Qu'une plume mercenaire
Vante l'auteur de nos maux,
Qu'un illustre téméraire
Soit mis au rang des Héros ;
Trop vile et servile plume
Vous n’élevez qu'un fétu :
Notre encens ici ne fume
Qu'à l'autel de la vertu.
D'un faux brillant le prestige
Ne fascine point nos yeux ;
L'Equité seule dirige
Nos suffrages précieux.

 

Alexandre eut la victoire
Comme attachée à son char ;
Jusqu'au comble de la gloire,
On vit s’élever César.
Mais ces héros sanguinaires,
Au Temple de la raison,
Sont des hommes ordinaires,
Près de Locke et de Newton.
Ce Temple est notre retraite;
Le Sage y doit commander :
Notre attente est satisfaite,
D'H..... va présider.

 

Oui, très-illustre Grand-Maitre,
Vos talents nous sont connus :
Vous serez notre Grand-Prêtre
Dans le Temple des vertus.
Puisse, au gré de votre envie,
Le Maçon vous imiter !
Vous tracez un plan de vie,
Qui le fera respecter.
Père, Ami, Sujet fidèle,
Juste, tendre, officieux,
Tel il sera, sous votre aile,
Que vous êtes à ses yeux.

 

Dans le banquet des sept Sages,
On y disait de bons mots ;
Imitons leurs bons usages,
Qu’en vain combattent les sots.
Vous nous retracez ces Maîtres,
Et sous vos lois, le Maçon
Ne connaîtra point de traitres,
Que n'attaque sa raison.
Par votre Philosophie
Nous devrons vivre contents ;
Et notre douce harmonie
Nous fera braver les temps.

 

Que le compas et l'équerre
Soient toujours entre vos mains,
Que la perpendiculaire 
Égalise les humains.
Que la discorde et la haine
S'éloignent de ce séjour :
Un de vos regards, sans peine,
Y fixe à jamais l'amour.
Guidé par la tempérance
Bacchus marche sur vos pas ;
Sans redouter l'abondance,
Il n'offre que des appas.

 

Qui dit Franc-Maçon, dit Homme,
Ami de l’humanité,
Qui du Japon jusqu'à Rome
Fait régner l’égalité.
Nous en aurons l'avantage,
Sous votre empire enchanteur ;
Puissions-nous voir, d'âge en âge,
Croître pour nous ce bonheur !
Nous en jouirons sans doute,
Conformément à nos vœux,
Si le Ciel, qui les écoute,
Vous donne des jours heureux.

D'après le contexte, le nouveau Grand Maître (des Pays-Bas) désigné par les initiales D'H est normalement le baron Van Aerssen Beijeren, élu en 1756. 

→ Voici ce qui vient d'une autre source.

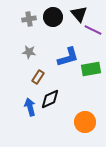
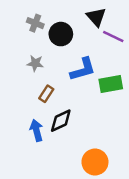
black circle: (53, 17) -> (61, 34), moved
gray cross: (29, 19) -> (35, 23), turned 32
orange circle: (85, 122) -> (95, 162), moved

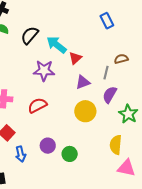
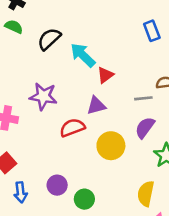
purple star: (44, 71) -> (43, 96), moved
gray line: (106, 73) -> (143, 98), turned 64
purple triangle: (83, 82) -> (96, 106), moved
red semicircle: (37, 105) -> (72, 128), moved

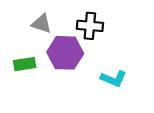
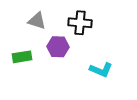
purple hexagon: (65, 53) -> (58, 47), size x0.7

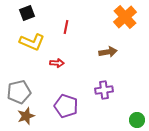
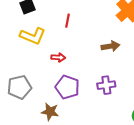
purple pentagon: (66, 106) -> (67, 87), moved
brown star: (26, 116) -> (50, 112), moved, turned 30

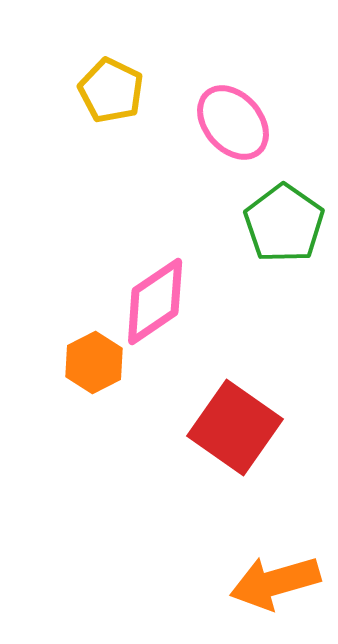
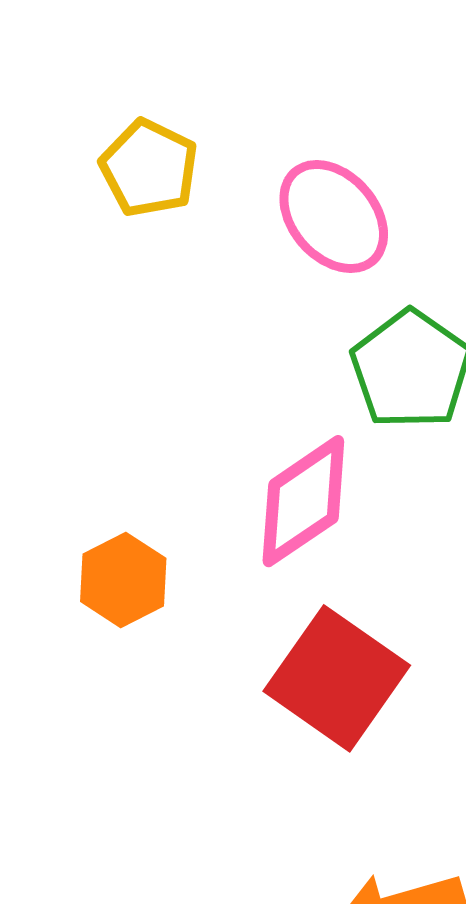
pink diamond: (155, 302) -> (303, 501), moved

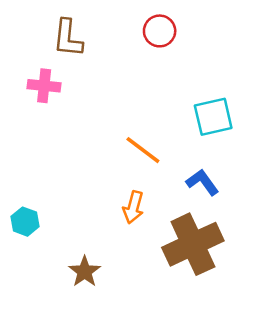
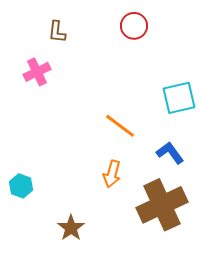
brown L-shape: (68, 38) -> (57, 32), size x0.7
pink cross: (44, 86) -> (37, 72), turned -32

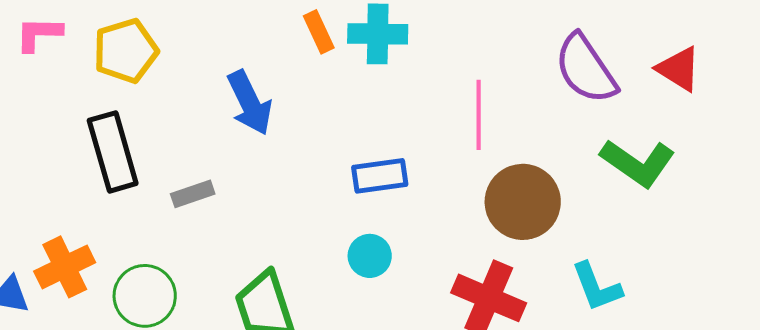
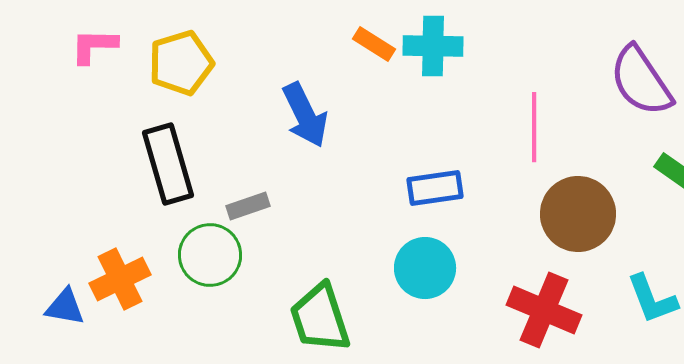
orange rectangle: (319, 32) -> (374, 44), turned -33
cyan circle: (370, 256) -> (425, 268), size x1.4
green circle: (145, 296) -> (210, 255), moved

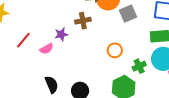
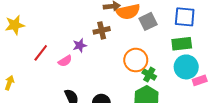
orange circle: (115, 50) -> (136, 60), size x1.5
green cross: (139, 66) -> (149, 75), moved, turned -32

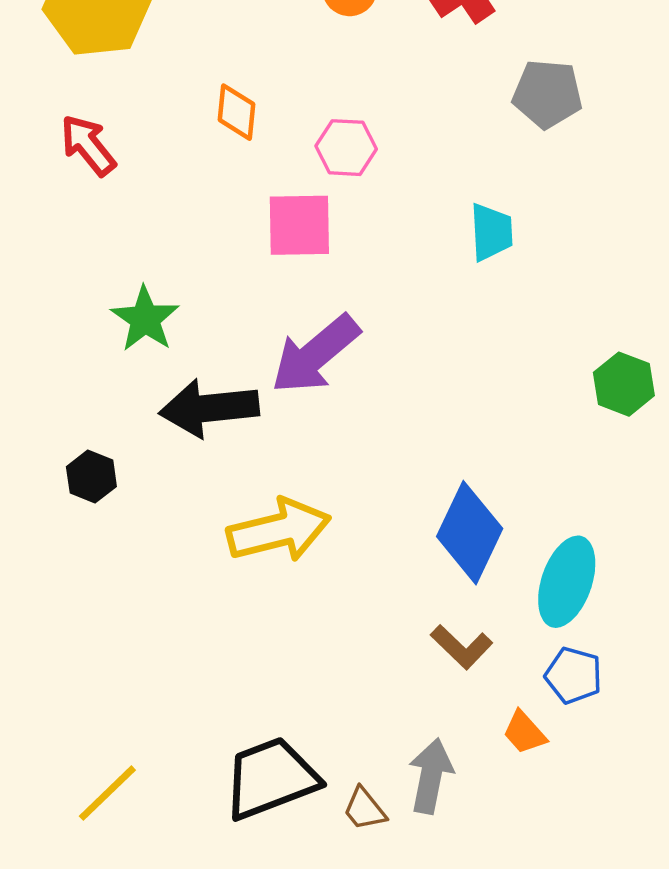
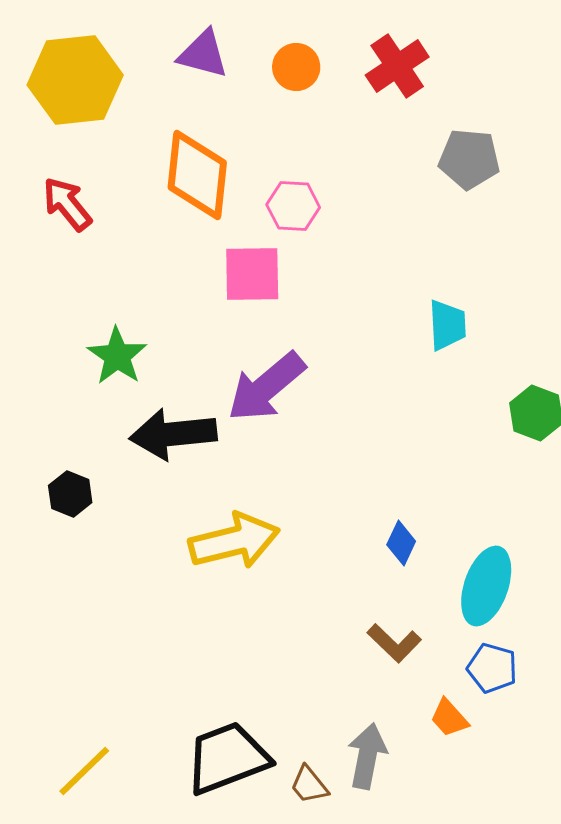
orange diamond: (237, 112) -> (197, 175), size x1.8
cyan trapezoid: (491, 232) -> (447, 325), moved
blue diamond: (470, 533) -> (401, 543), size x0.5

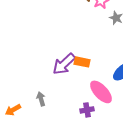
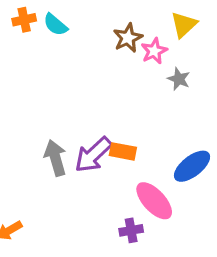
gray arrow: (41, 99) -> (55, 158), moved, size x1.5

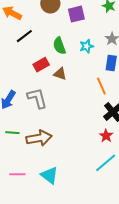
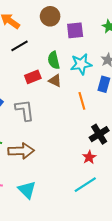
cyan star: (87, 46) -> (81, 64), size x1.5
brown triangle: (60, 74) -> (55, 81), moved
orange line: (101, 86) -> (82, 101), moved

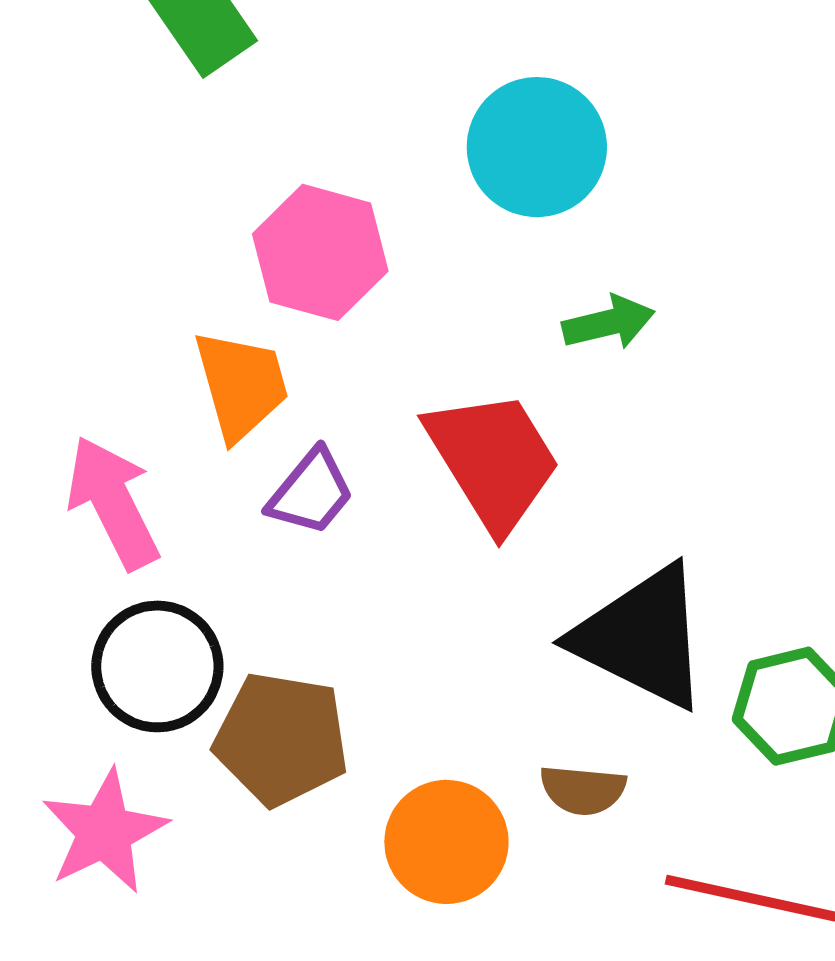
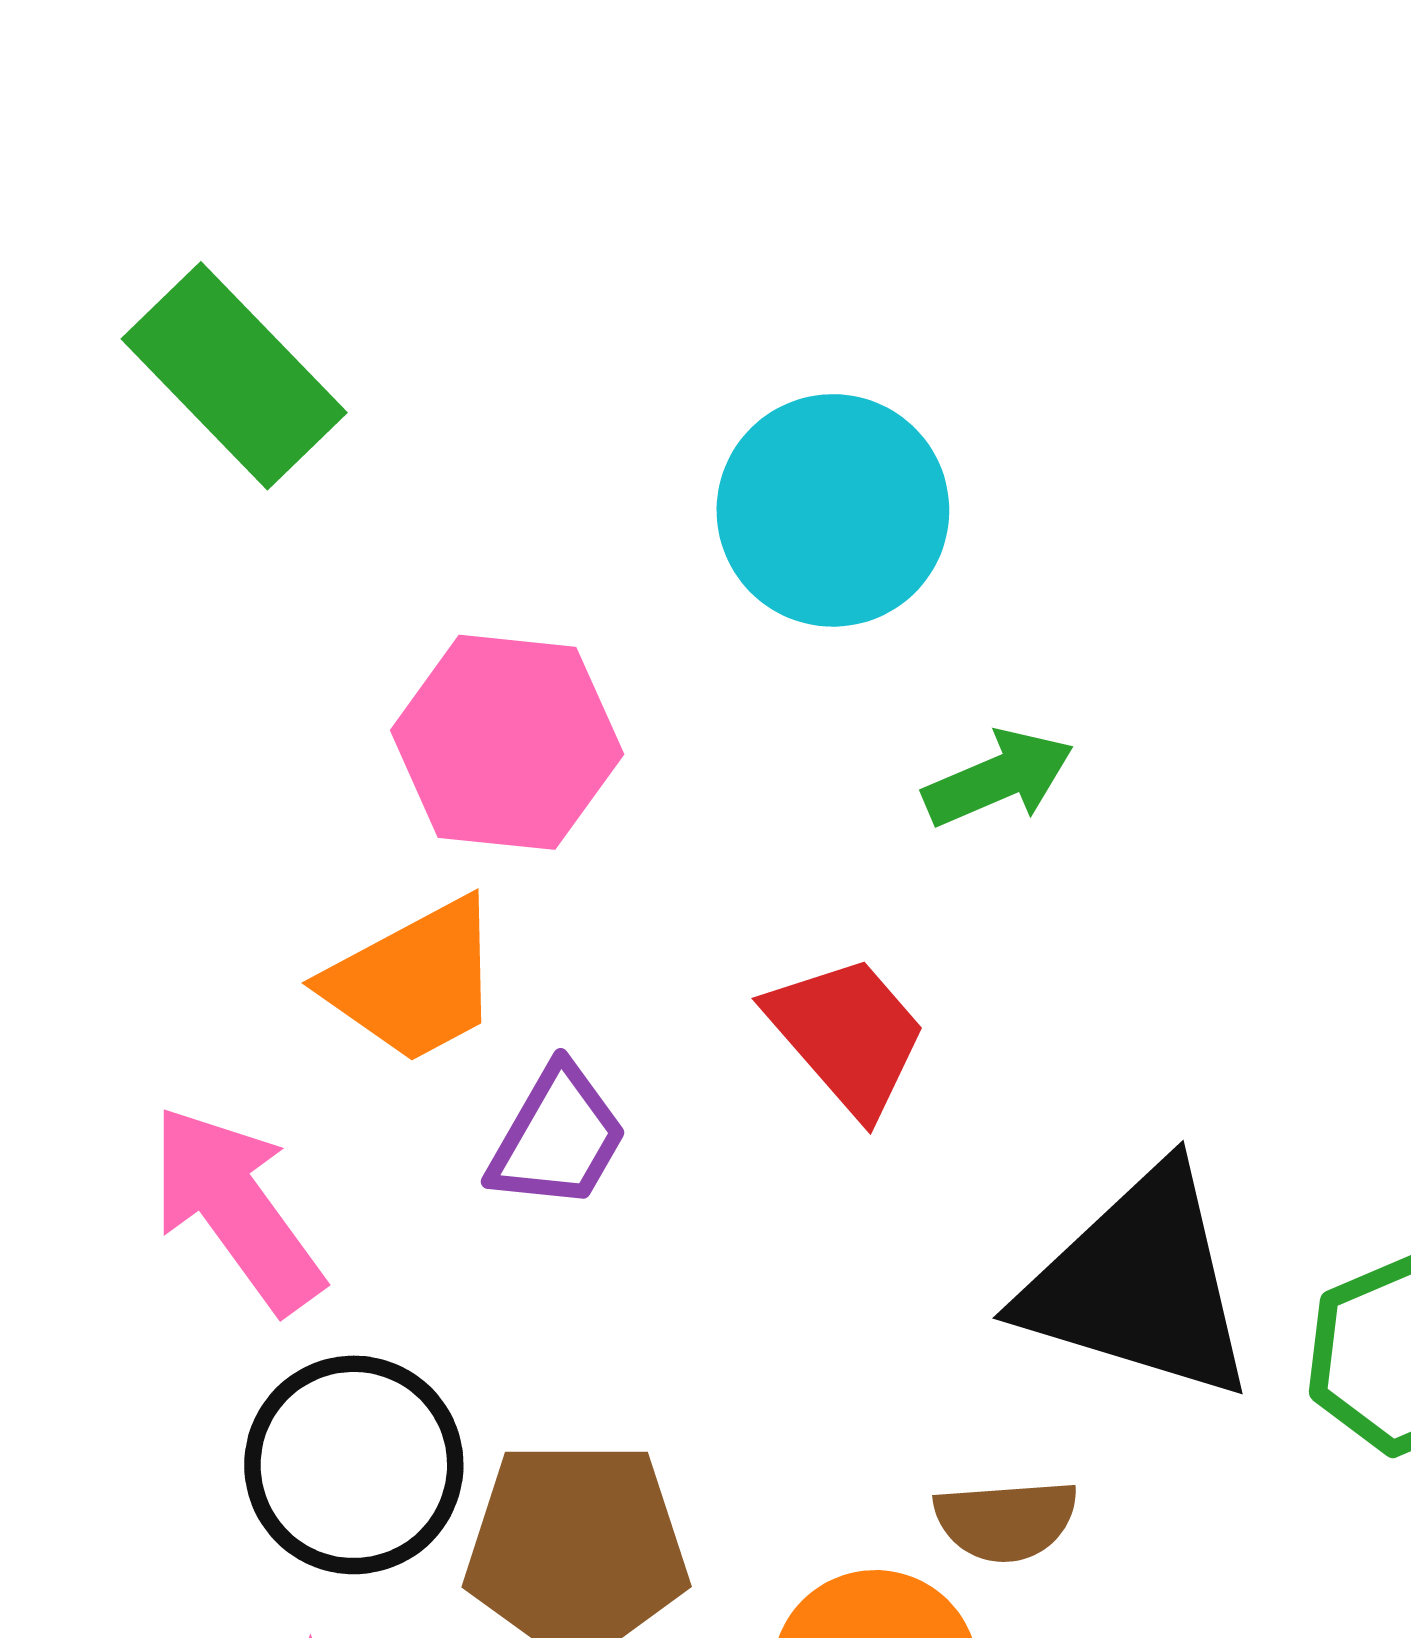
orange trapezoid: (241, 385) -> (414, 981), turned 87
red trapezoid: (493, 460) -> (847, 1035), size x0.7
brown semicircle: (583, 790) -> (1006, 1520), moved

Dans son ouvrage The masonic muse. Songs, music and musicians associated with Dutch freemasonry: 1730-1806, MALCOLM DAVIES signale que celui-ci était seigneur d'Hoogerheijde, ce qui nous semble expliquer cette abréviation.
 

Cette interprétation nous semble en tout cas nettement moins fantaisiste que celle proposée par Margaret Jacob, qui dans Les Lumières radicales, Panthéistes, Républicains et Francs-maçons (Ubik Editions) imagine (p. 373), en sortant la phrase de son contexte, qu'il puisse s'agir du ... baron d'Holbach (tout en reconnaissant à la même page qu'il n'existe pas de preuve liant d'Holbach au mouvement maçonnique).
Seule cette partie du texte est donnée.